International information
- National side: New Zealand (2003–2010);
- Test debut (cap 114): 27 November 2003 v India
- Last Test: 21 August 2004 v England
- ODI debut (cap 96): 4 December 2003 v India
- Last ODI: 20 July 2010 v England
- T20I debut (cap 13): 18 October 2006 v Australia
- Last T20I: 1 July 2010 v England

Domestic team information
- 2000/01–2010/11: Canterbury

Career statistics
| Competition | WTest | WODI | WT20I | WLA |
| Matches | 2 | 54 | 8 | 158 |
| Runs scored | 125 | 1,403 | 134 | 3,623 |
| Batting average | 41.66 | 27.50 | 22.33 | 26.44 |
| 100s/50s | 0/1 | 0/14 | 0/0 | 0/31 |
| Top score | 60* | 91 | 43 | 91 |
| Balls bowled | – | – | – | 674 |
| Wickets | – | – | – | 18 |
| Bowling average | – | – | – | 23.83 |
| 5 wickets in innings | – | – | – | 0 |
| 10 wickets in match | – | – | – | 0 |
| Best bowling | – | – | – | 4/21 |
| Catches/stumpings | 1/– | 15/– | 1/– | 43/– |
- Source: CricketArchive, 14 April 2021

= Maria Fahey =

New Zealand cricketer

Maria Frances Fahey (born 5 March 1984) is a New Zealand former cricketer who played as a left-handed batter. She appeared in 2 Test matches, 54 One Day Internationals and 8 Twenty20 Internationals for New Zealand between 2003 and 2010. She played domestic cricket for Canterbury.

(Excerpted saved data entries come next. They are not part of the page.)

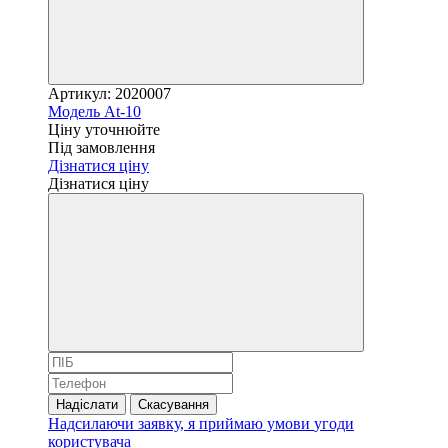
Артикул: 2020007
Модель At-10
Ціну уточнюйте
Під замовлення
Дізнатися ціну
Дізнатися ціну
Надіслати
Скасування
Надсилаючи заявку, я приймаю умови
угоди
користувача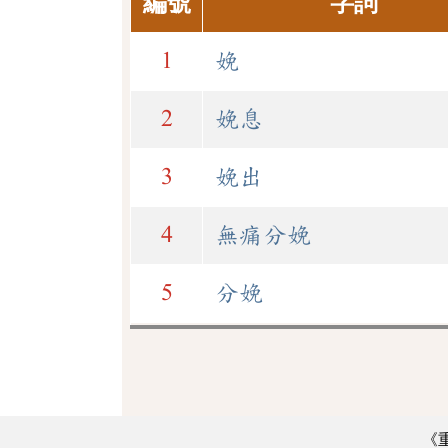
編號
字詞
1
娩
2
娩息
3
娩出
4
無痛分娩
5
分娩
《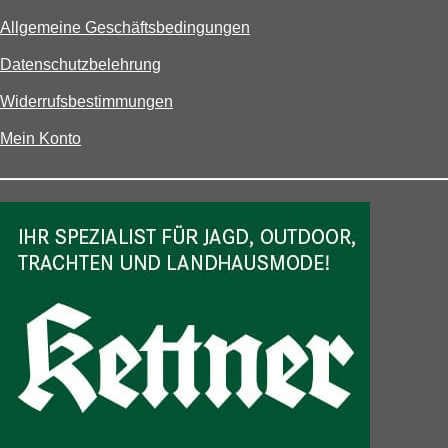
Allgemeine Geschäftsbedingungen
Datenschutzbelehrung
Widerrufsbestimmungen
Mein Konto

Fahey was a member of the highly successful Timaru Girls' High School team during the late 1990s, and was part of the New Zealand Cricket Academy in 2002. Her first international tour, that of India in 2003, saw her average over 50 with the bat, making three half-centuries in the process. She is current coach of ACA Cricket Academy in Guntur, Andhra Pradesh.